Figure 10: Training loss and rollback occurrences during training of the GPT 176B model over 80,000 iterations. Red dots indicate iterations where rollbacks were triggered due to gradient clipping, NaN or INF values.
Practical Implications and Future Directions
SuperOffload fundamentally challenges the conventional wisdom that offloading incurs a performance penalty, demonstrating that, with Superchip-centric optimizations, offloading can outperform GPU-only training. The system democratizes large-scale LLM training, enabling researchers to train models with hundreds of billions of parameters and million-token contexts using modest Superchip clusters. The integration with DeepSpeed and minimal code changes (see Figure 11) further enhance usability.
Figure 11: SuperOffload can be enabled with a few lines of change. The code on left shows a standard training pipeline, while the right shows the same pipeline with SuperOffload.
Theoretically, the work motivates a re-examination of offloading strategies in the context of emerging hardware architectures, emphasizing the need for hardware-aware system design. Practically, it opens avenues for efficient post-training, long-context adaptation, and fine-tuning on resource-constrained clusters.
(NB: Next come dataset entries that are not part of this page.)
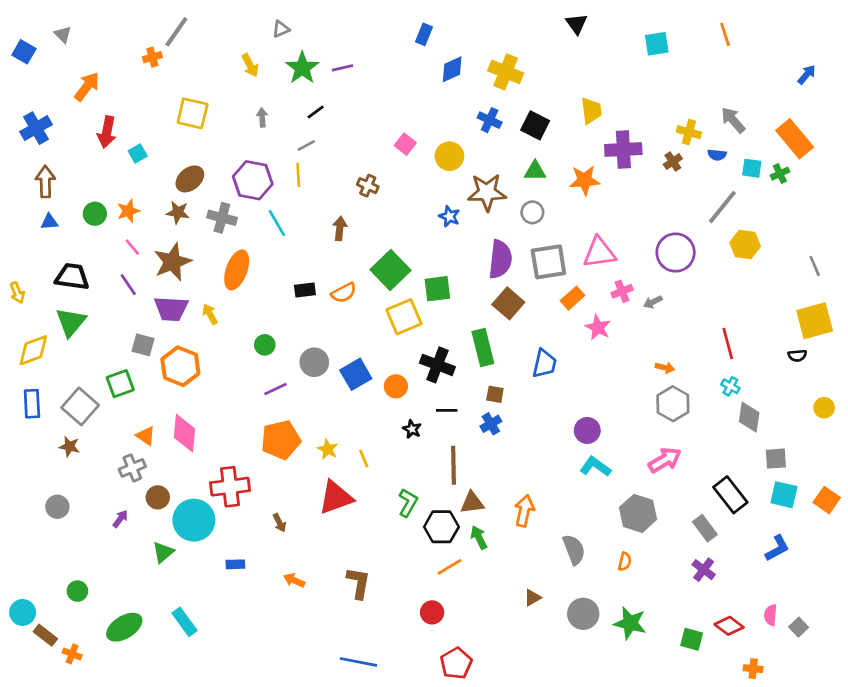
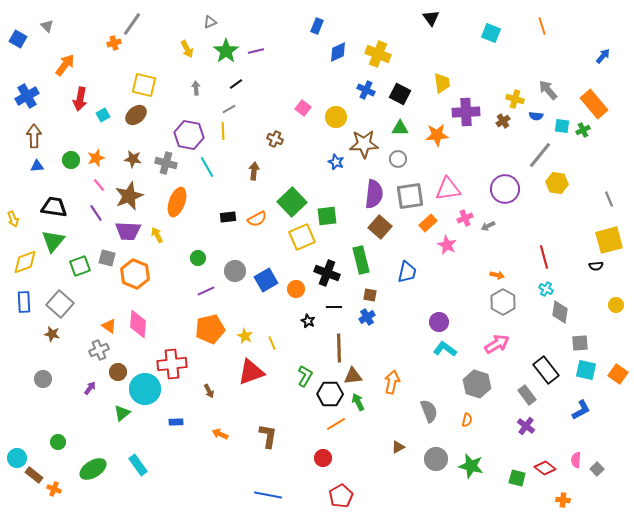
cyan square: (657, 44) -> (491, 33), turned 30
brown ellipse: (190, 179) -> (136, 115), moved
green square: (120, 384) -> (80, 266), moved

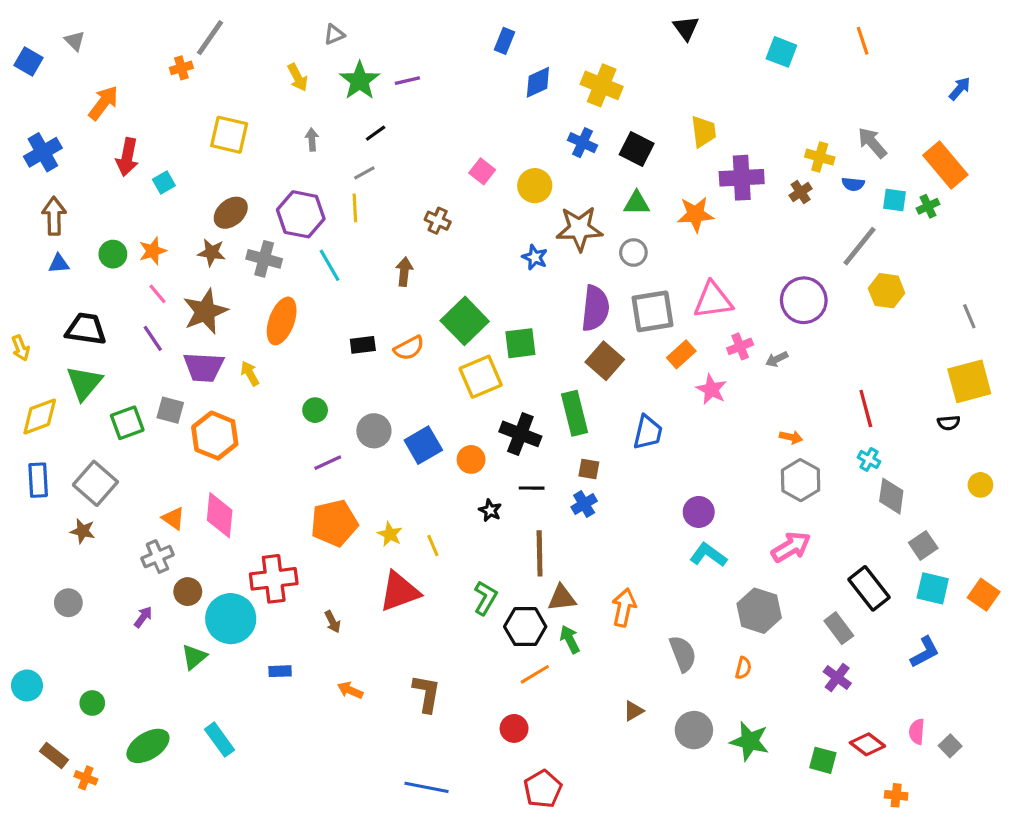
brown ellipse: (136, 115) -> (231, 213), moved
gray square: (580, 343) -> (923, 545), turned -30
cyan circle: (17, 458) -> (27, 685), moved

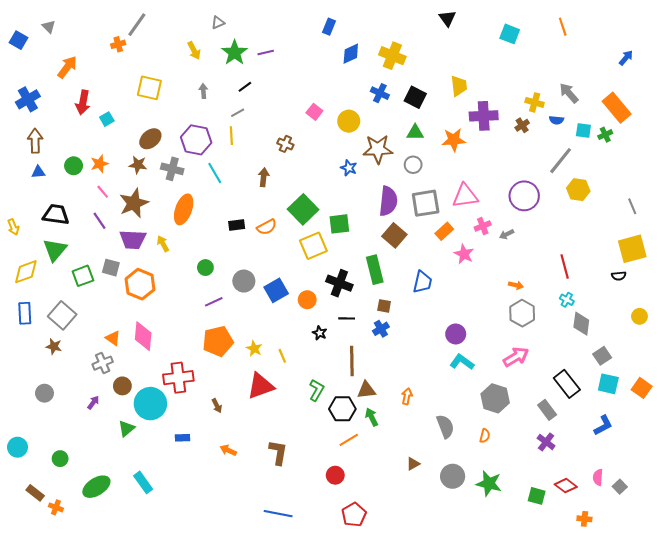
orange arrow: (624, 607) -> (407, 396), size x0.7

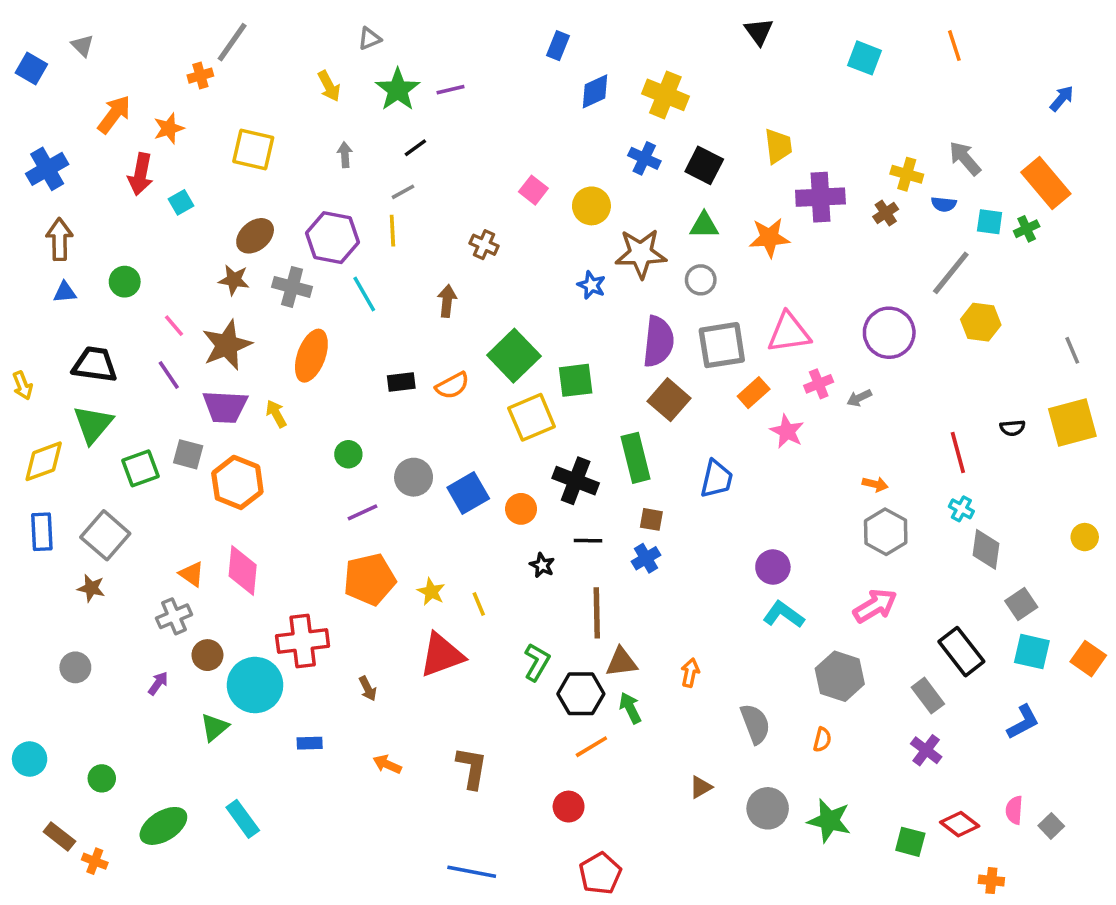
orange star: (100, 164) -> (169, 128), moved
black semicircle: (619, 276) -> (1012, 428), moved

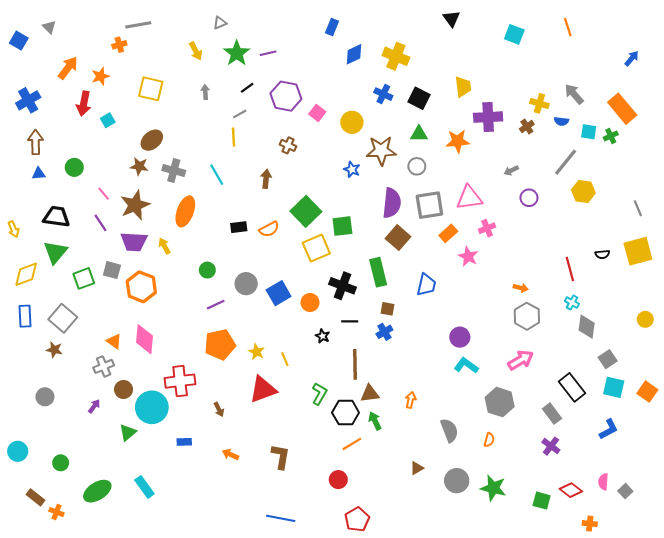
gray line: (232, 42) -> (138, 25), turned 45
purple hexagon: (333, 238) -> (286, 96), moved
purple circle: (889, 333) -> (529, 198), size x0.6
gray arrow: (859, 398) -> (511, 171), moved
Future research directions include extending SuperOffload to heterogeneous Superchip clusters (e.g., Blackwell-based systems), further optimizing inter-node communication, and exploring offloading strategies for multimodal and vision-LLMs.
Conclusion
SuperOffload presents a comprehensive, Superchip-centric solution for large-scale LLM training, systematically addressing the limitations of prior offloading systems. Through adaptive offloading, fine-grained scheduling, hardware-aware casting, and optimized CPU computation, SuperOffload achieves substantial throughput and scalability improvements, fully utilizing Superchip resources. The system enables training of models and sequence lengths previously unattainable on modest hardware, with direct implications for democratizing LLM research and deployment.